[INFORMATION SHOWN]

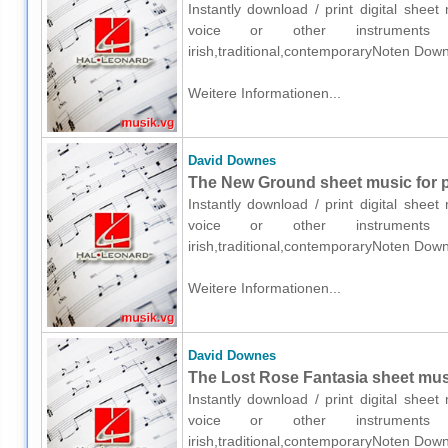
Instantly download / print digital shee
voice or other instruments o
irish,traditional,contemporaryNoten Down
Weitere Informationen...
David Downes
The New Ground sheet music for pi
Instantly download / print digital shee
voice or other instruments o
irish,traditional,contemporaryNoten Down
Weitere Informationen...
David Downes
The Lost Rose Fantasia sheet musi
Instantly download / print digital shee
voice or other instruments o
irish,traditional,contemporaryNoten Down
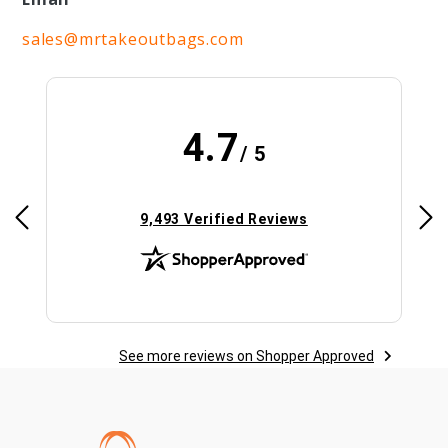
sales@mrtakeoutbags.com
4.7
/ 5
(opens in new tab)
9,493 Verified Reviews
See more reviews on Shopper Approved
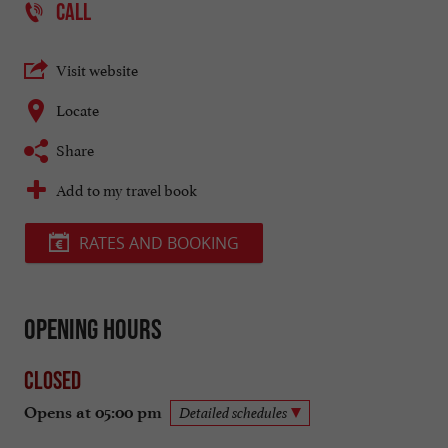
CALL
Visit website
Locate
Share
Add to my travel book
RATES AND BOOKING
Opening hours
Closed
Opens at 05:00 pm
Detailed schedules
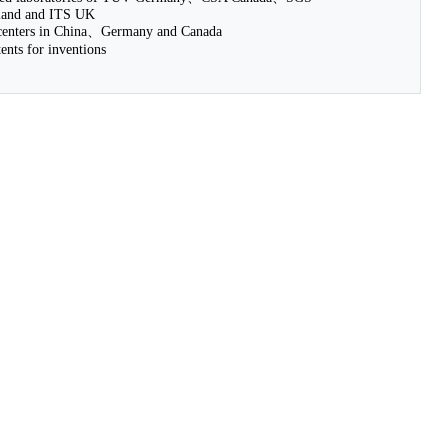
nd and ITS UK
nters in China、Germany and Canada
nts for inventions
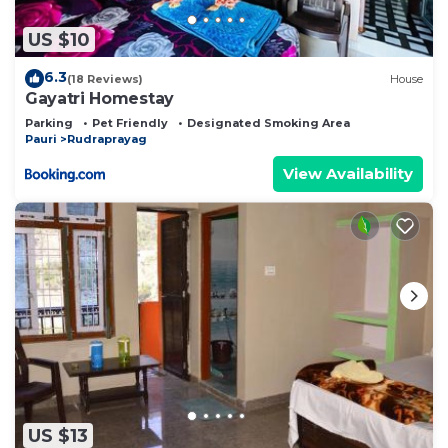
US $10
6.3
(18 Reviews)
House
Gayatri Homestay
Parking
Pet Friendly
Designated Smoking Area
Pauri
Rudraprayag
View Availability
US $13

[/INFORMATION SHOWN]

WHAT YOU ARE ASKED TO DO.
Retype the lines above exactly as they appear, from the line containing "sales@mrtakeoutbags.com" through the line containing "nters in China、Germany and Canada", and leave out any pictures.

SOLUTION BELOW.
sales@mrtakeoutbags.com
4.7
/ 5
(opens in new tab)
9,493 Verified Reviews
See more reviews on Shopper Approved
CALL
Visit website
Locate
Share
Add to my travel book
RATES AND BOOKING
Opening hours
Closed
Opens at 05:00 pm
Detailed schedules
nd and ITS UK
nters in China、Germany and Canada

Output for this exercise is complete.